Once a kit leaves the hospital, its path forward varies depending on the victim’s report, the type of assault and the quality of evidence collected. Overburdened labs often prioritize the most violent crimes or the ones that involve a current danger to public safety. Local law enforcement agencies coordinate with one of the state's five testing labs to enter their evidence into an ever-growing queue.
The Charleston County Sheriff’s Office gathers kits from the hospital each week, storing them in refrigerators.
On average, sheriff's deputies collect four kits connected to criminal cases in a month and about a dozen kits from people who went to the hospital for an exam but haven't made police reports. In early March, the Sheriff's Office had 70 kits that weren’t associated with a criminal case and about 40 kits in which the victim had reported the assault to police.
The Sheriff's Office keeps anonymous kits for a year, senior investigator Jason Riley said, then officials consult with representatives from the nonprofit group People Against Rape about whether that victim is likely to move forward with a report so it can be moved to the refrigerator holding kits that are evidence in active investigations. Of those, some are sent along with other forensic evidence — up to 25 cases each week — to SLED for testing.
"And then it's a waiting game," sheriff's Sgt. Kathy Kjellman said.
With new kits arriving at SLED's forensic lab faster than analysts can test them — on average, the lab receives 129 kits a year for every 100 it processes — the lab has to focus on those kits that could help authorities nab violent and serial rapists and those who target vulnerable victims, according to SLED Maj. Todd Hughey, who runs the lab.
Three or four of the lab’s 13 DNA analysts work on a task force dedicated to testing sexual assault kits, Hughey said. They process samples one-by-one to avoid cross-contamination, then fill DNA instrumentation to capacity with several samples in each batch, running both backlog cases and fast-tracked kits at the same time.
Once they’ve got a profile, one analyst generates a report and another reviews it before it’s uploaded to state and national databases. An analyst is on call overnight and through weekends to process especially time-sensitive cases, sometimes within a day or two.
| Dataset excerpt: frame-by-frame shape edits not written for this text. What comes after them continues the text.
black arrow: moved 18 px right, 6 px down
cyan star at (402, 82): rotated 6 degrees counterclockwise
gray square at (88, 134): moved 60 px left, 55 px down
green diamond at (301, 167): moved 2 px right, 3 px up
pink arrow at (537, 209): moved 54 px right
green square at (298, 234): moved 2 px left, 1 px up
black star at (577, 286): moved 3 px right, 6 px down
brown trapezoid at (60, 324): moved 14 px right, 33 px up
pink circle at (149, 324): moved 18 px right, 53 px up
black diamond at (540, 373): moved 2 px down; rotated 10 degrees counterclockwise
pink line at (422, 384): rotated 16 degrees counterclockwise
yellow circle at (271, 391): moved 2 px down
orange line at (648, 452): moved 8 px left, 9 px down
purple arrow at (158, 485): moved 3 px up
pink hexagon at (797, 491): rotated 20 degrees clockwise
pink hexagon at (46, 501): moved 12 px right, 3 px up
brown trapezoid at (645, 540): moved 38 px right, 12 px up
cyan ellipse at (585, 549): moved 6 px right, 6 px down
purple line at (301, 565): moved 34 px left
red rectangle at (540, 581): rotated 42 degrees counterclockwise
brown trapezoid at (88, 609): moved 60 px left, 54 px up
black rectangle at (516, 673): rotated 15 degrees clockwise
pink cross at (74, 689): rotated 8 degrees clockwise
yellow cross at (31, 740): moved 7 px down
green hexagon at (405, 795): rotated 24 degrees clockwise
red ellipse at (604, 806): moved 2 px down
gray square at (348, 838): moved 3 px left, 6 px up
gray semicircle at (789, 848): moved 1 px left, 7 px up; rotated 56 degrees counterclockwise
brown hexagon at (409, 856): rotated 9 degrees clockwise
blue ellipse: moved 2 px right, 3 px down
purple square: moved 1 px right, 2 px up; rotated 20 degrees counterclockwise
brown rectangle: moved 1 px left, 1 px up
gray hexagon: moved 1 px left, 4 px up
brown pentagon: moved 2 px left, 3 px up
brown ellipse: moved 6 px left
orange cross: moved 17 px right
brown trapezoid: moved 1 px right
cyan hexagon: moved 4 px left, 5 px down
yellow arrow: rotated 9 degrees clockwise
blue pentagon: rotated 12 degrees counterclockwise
“We’ve always prioritized sexual assault kits,” Hughey said. “But we can’t do it in 20 minutes with commercial breaks.”
Hope for victims
Legislators have proposed adopting a system first developed in Idaho in 2017 that allows anyone with the kit's ID number to look it up online, pinpoint who has the kit and see the average time other kits have waited at that step. The number is given to everyone involved with a case, including the victim, investigators and prosecutors.
The S.C. bill was unanimously approved in the House last year and advanced to the full Senate Judiciary Committee in February.
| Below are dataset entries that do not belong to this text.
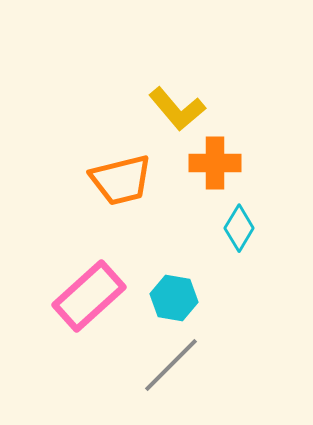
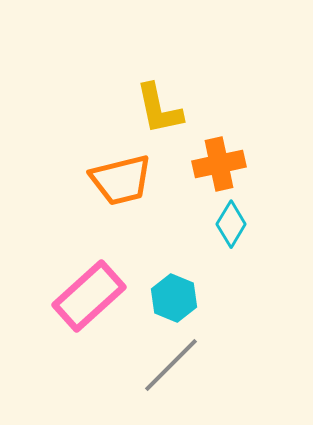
yellow L-shape: moved 18 px left; rotated 28 degrees clockwise
orange cross: moved 4 px right, 1 px down; rotated 12 degrees counterclockwise
cyan diamond: moved 8 px left, 4 px up
cyan hexagon: rotated 12 degrees clockwise
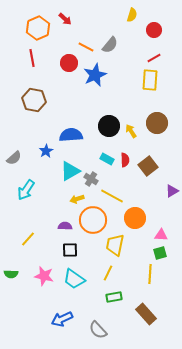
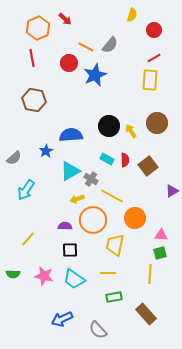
yellow line at (108, 273): rotated 63 degrees clockwise
green semicircle at (11, 274): moved 2 px right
For Kira Hendricks, who testified to senators about how her 2017 rape case was dismissed for lack of evidence even as her kit sat untested, the support for the measure was encouraging.
"I think it'd create some accountability," Hendricks said in an interview with The Post and Courier. "There's so much to fix, (but) this would be such a big step."
It won't directly address the backlog of untested kits or speed up investigations. But for the woman who found her kit only with a senator's help, just knowing how long she'd have to wait for answers would have lessened the weight on her shoulders.
"We shouldn't have to be the person in the background working our own case," she said.
She often feared the kit had been lost when police and prosecutors attached to her case couldn't tell her where it was or when it would be tested. It felt like nobody cared, she said, as the case was put on hold in order to wait for the forensic evidence.
Allowing survivors to track their kits "is the most gigantic solution (to) the biggest problem," she said.